If you are interested in presenting at the showcase, you will need to have a faculty or staff member sponsor your work. Usually your sponsor will be the faculty member with whom you have been working, or a session chair in your major area. To see a list of session chairs, please review last year’s Showcase program booklet on our Past Proceedings page. When you make your submission your will need to provide the name and contact information of your sponsor and this person will be emailed.


So you want to Present – What Now?


Think about what format will be best for sharing your work. The options include: posters, presentations (talks – often with a powerpoint), performances, and panel discussions. You can also look at last year’s conference program and see what format students in your discipline have used previously. Talk to your faculty/staff sponsor about your ideas.

Once you and your sponsor have decided what you want to do then you will need to fill out and submit the Student Submission form. There is now a google calendar to help keep you on schedule see our deadlines page to view it.

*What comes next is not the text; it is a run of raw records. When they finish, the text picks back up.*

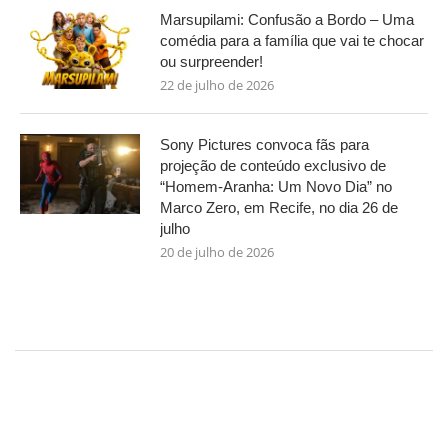
Marsupilami: Confusão a Bordo – Uma
comédia para a família que vai te chocar
ou surpreender!
22 de julho de 2026
Sony Pictures convoca fãs para
projeção de conteúdo exclusivo de
“Homem-Aranha: Um Novo Dia” no
Marco Zero, em Recife, no dia 26 de
julho
20 de julho de 2026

There are a few things you need to know for the submission form:

  • General Idea of what you want to present about – you can refine this later so just get what you know down.
  • Title – again, based off what you know.
  • An Abstract (or Image of your work for visual arts)
  • Author information (yourself and all co-presenters) including name, major, V#, contact information and hometown.
  • Sponsoring faculty or staff member’s name and contact information.

Although the submission form has required fields that cannot be skipped (e.g. you can’t skip someone’s V#) you can always come back and edit your submission. Be sure to work though the whole form and submit what you have so far. The form will send you an auto-generated email that lists all the responses you entered into the form and gives you a link to go back and edit your responses. You can edit as many times as you like until the deadline. The form will also email your faculty/staff sponsor to confirm that you have their approval.


Writing an Abstract:


An abstract summarizes, in one paragraph, the major aspects of the entire paper in a prescribed sequence that includes: 1) the overall purpose of the study and the research problem(s) you investigated; 2) the basic design of the study; 3) major findings or trends found as a result of your analysis; and, 4) a brief summary of your interpretations and conclusions. If your work is a work of art, you may instead wish to describe the nature intentions of the art (e.g. a description of a dance performance piece or a piece of music). 

Remember: this isn’t a full research paper. You need to selectively choose what information is in the Abstract because this is what will be printed in the Program on the day of the event. Think about what you want people to read about your research so that they will attend your presentation over another one.

The abstract SHOULD NOT contain:

  • Lengthy background information
  • Full reference citations
  • Ellipticals [i.e., ending with “…”] or incomplete sentences
  • Abbreviations, jargon, or undefined terms that may be confusing to the reader
  • Bullet points, figures, or tables, or references to them
  • Paragraph breaks (it must all be a single paragraph)
  • Indentation or spaces preceding the first word
  • ALL CAPS or Title Case (Please use sentence case)

Your abstract for AES must be 1200 characters maximum. Feel free to look at the Past Proceedings to see examples of published Abstracts.


After the Submission:


Once you know you are presenting you must stay in contact with your sponsor as they will help you refine your presentation. Faculty/staff are busy so don’t be afraid to set deadlines for them and remind them about what you need.

Set your own goal timeline and leave time to revise and improve. This will help you stay on top of what you need to get done and will help your sponsor know when you will need their attention and guidance.

Keep practicing your presentation – it won’t get better if you just talk about what should happen. Physically practice! This goes for posters as well. Once you have a draft of your poster put it on a big classroom screen and practice answering the question: “Can you tell me about what you did and what you learned in this project?”